**Problem statement:** Exact wording is required for every entry; transcribe all of them and leave the images out.

**Input for this task:**
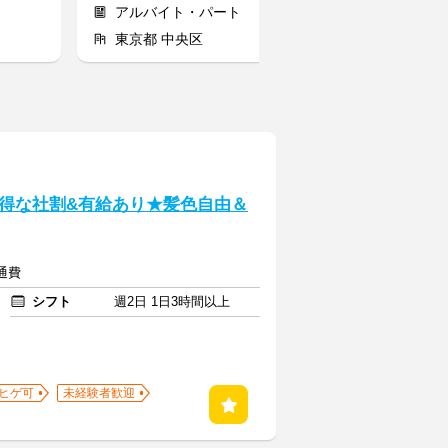
アルバイト・パート
アルバイト
東京都 中央区
東京都 調布
得な社割&有給あり★髪色自由＆
交通費
シフト
週2日 1日3時間以上
ヒゲ可
未経験者歓迎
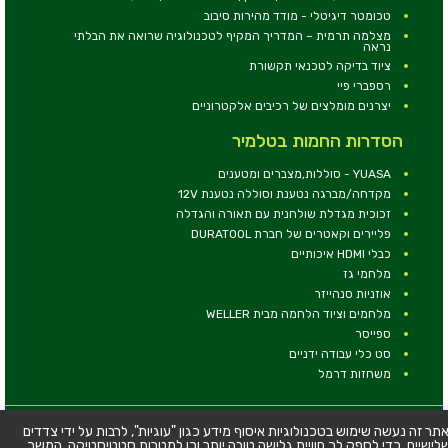
טכומטר דיגיטלי - מודד מהירות סיבוב
מצלמה תרמית – המדריך המקיף לטכנולוגיה שרואה את הבלתי
נראה
ציוד בדיקה לטכנאי תקשורת
רספברי פיי
יצרנים מומלצים של רכיבים אלקטרוניים
הסדרות החמות בטלמיר
YUASA - סוללות,מצברים ומטענים
מקדחה/מברגה נטענת וסוללה נטענת 12V
זכוכית מגדלת שולחנית עם תאורה והגדלה
פליירים וקאטרים של חברת DURATOOL
כבלי HDMI איכותיים
מלחמי גז
אוזניות סנהייזר
מלחמים וציוד הלחמה מבית WELLER
ספייסר
סט כלי עבודה ידניים
משחזות דרמל
© כל הזכויות שמורות - טלמיר אלקטרוניקה בע''מ
תר זה נעשה שימוש בטכנולוגיות איסוף מידע כגון "עוגיות", לרבות על ידי צדדים
לישיים, כדי לספק לך חוויית גלישה טובה יותר וכן למטרות סטטיסטיקה. המשך
כתובת: דרך העצמאות 63, חיפה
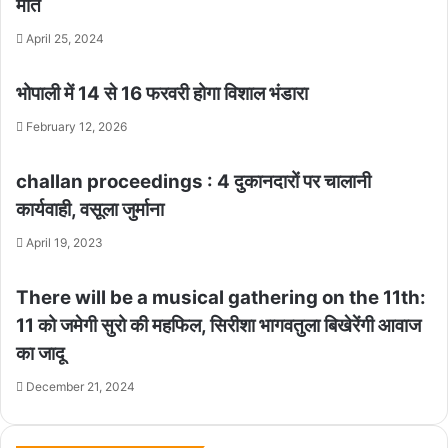
मौत
April 25, 2024
भोपाली में 14 से 16 फरवरी होगा विशाल भंडारा
February 12, 2026
challan proceedings : 4 दुकानदारों पर चालानी
कार्यवाही, वसूला जुर्माना
April 19, 2023
There will be a musical gathering on the 11th:
11 को जमेगी सुरो की महफिल, सिरीशा भागवतुला बिखेरेंगी आवाज
का जादू
December 21, 2024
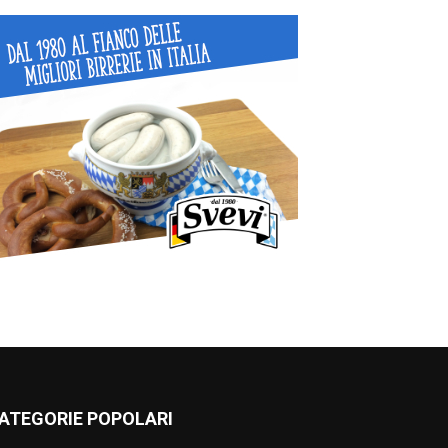
ATEGORIE POPOLARI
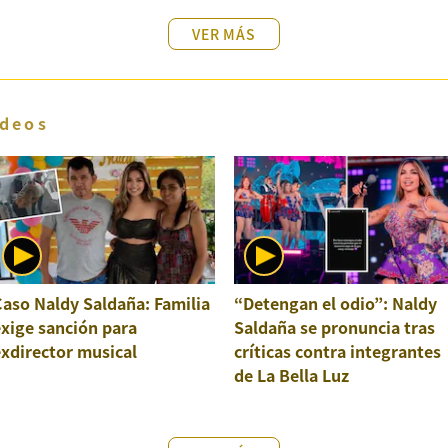
VER MÁS
deos
aso Naldy Saldaña: Familia
“Detengan el odio”: Naldy
xige sanción para
Saldaña se pronuncia tras
xdirector musical
críticas contra integrantes
de La Bella Luz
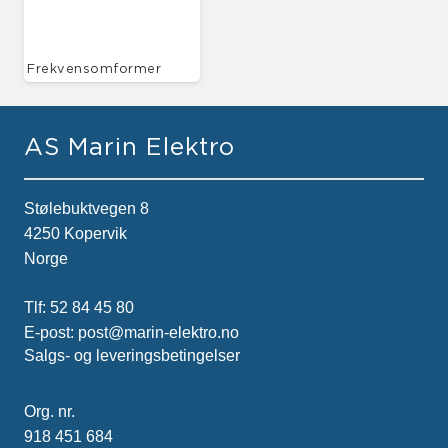
Frekvensomformer
AS Marin Elektro
Stølebuktvegen 8
4250 Kopervik
Norge
Tlf:
52 84 45 80
E-post:
post@marin-elektro.no
Salgs- og leveringsbetingelser
Org. nr.
918 451 684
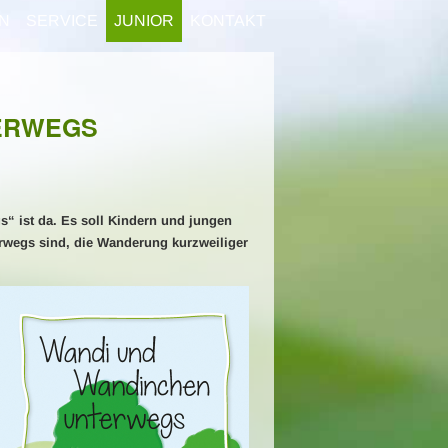
N
SERVICE
JUNIOR
KONTAKT
ERWEGS
 ist da. Es soll Kindern und jungen
rwegs sind, die Wanderung kurzweiliger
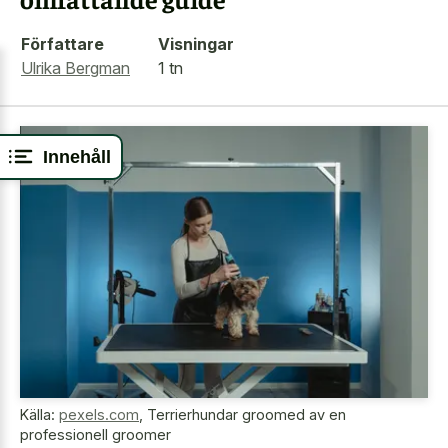
Författare
Visningar
Ulrika Bergman
1 tn
Innehåll
Källa:
pexels.com
,
Terrierhundar groomed av en
professionell groomer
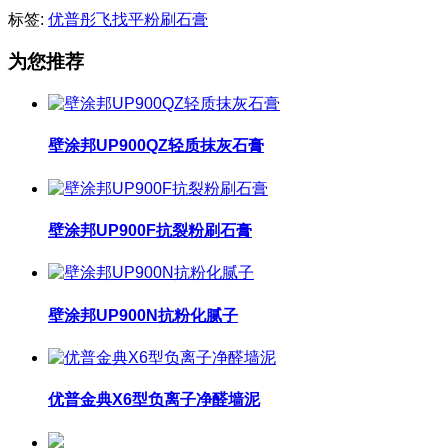
标签:
优普彤飞找平粉刷石膏
为您推荐
壁涂邦UP900QZ轻质抹灰石膏
壁涂邦UP900F抗裂粉刷石膏
壁涂邦UP900N抗粉化腻子
优普金典X6型负离子净醛墙泥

**Written response:**
アルバイト・パート
アルバイト
東京都 中央区
東京都 調布
得な社割&有給あり★髪色自由＆
交通費
シフト
週2日 1日3時間以上
ヒゲ可
未経験者歓迎
טכומטר דיגיטלי - מודד מהירות סיבוב
מצלמה תרמית – המדריך המקיף לטכנולוגיה שרואה את הבלתי
נראה
ציוד בדיקה לטכנאי תקשורת
רספברי פיי
יצרנים מומלצים של רכיבים אלקטרוניים
הסדרות החמות בטלמיר
YUASA - סוללות,מצברים ומטענים
מקדחה/מברגה נטענת וסוללה נטענת 12V
זכוכית מגדלת שולחנית עם תאורה והגדלה
פליירים וקאטרים של חברת DURATOOL
כבלי HDMI איכותיים
מלחמי גז
אוזניות סנהייזר
מלחמים וציוד הלחמה מבית WELLER
ספייסר
סט כלי עבודה ידניים
משחזות דרמל
© כל הזכויות שמורות - טלמיר אלקטרוניקה בע''מ
תר זה נעשה שימוש בטכנולוגיות איסוף מידע כגון "עוגיות", לרבות על ידי צדדים
לישיים, כדי לספק לך חוויית גלישה טובה יותר וכן למטרות סטטיסטיקה. המשך
כתובת: דרך העצמאות 63, חיפה
मौत
April 25, 2024
भोपाली में 14 से 16 फरवरी होगा विशाल भंडारा
February 12, 2026
challan proceedings : 4 दुकानदारों पर चालानी
कार्यवाही, वसूला जुर्माना
April 19, 2023
There will be a musical gathering on the 11th:
11 को जमेगी सुरो की महफिल, सिरीशा भागवतुला बिखेरेंगी आवाज
का जादू
December 21, 2024
ATEGORIE POPOLARI
VER MÁS
deos
aso Naldy Saldaña: Familia
“Detengan el odio”: Naldy
xige sanción para
Saldaña se pronuncia tras
xdirector musical
críticas contra integrantes
de La Bella Luz
Frekvensomformer
AS Marin Elektro
Stølebuktvegen 8
4250 Kopervik
Norge
Tlf:
52 84 45 80
E-post:
post@marin-elektro.no
Salgs- og leveringsbetingelser
Org. nr.
918 451 684
N
SERVICE
JUNIOR
KONTAKT
ERWEGS
 ist da. Es soll Kindern und jungen
rwegs sind, die Wanderung kurzweiliger
Författare
Visningar
Ulrika Bergman
1 tn
Innehåll
Källa:
pexels.com
,
Terrierhundar groomed av en
professionell groomer
标签:
优普彤飞找平粉刷石膏
为您推荐
壁涂邦UP900QZ轻质抹灰石膏
壁涂邦UP900F抗裂粉刷石膏
壁涂邦UP900N抗粉化腻子
优普金典X6型负离子净醛墙泥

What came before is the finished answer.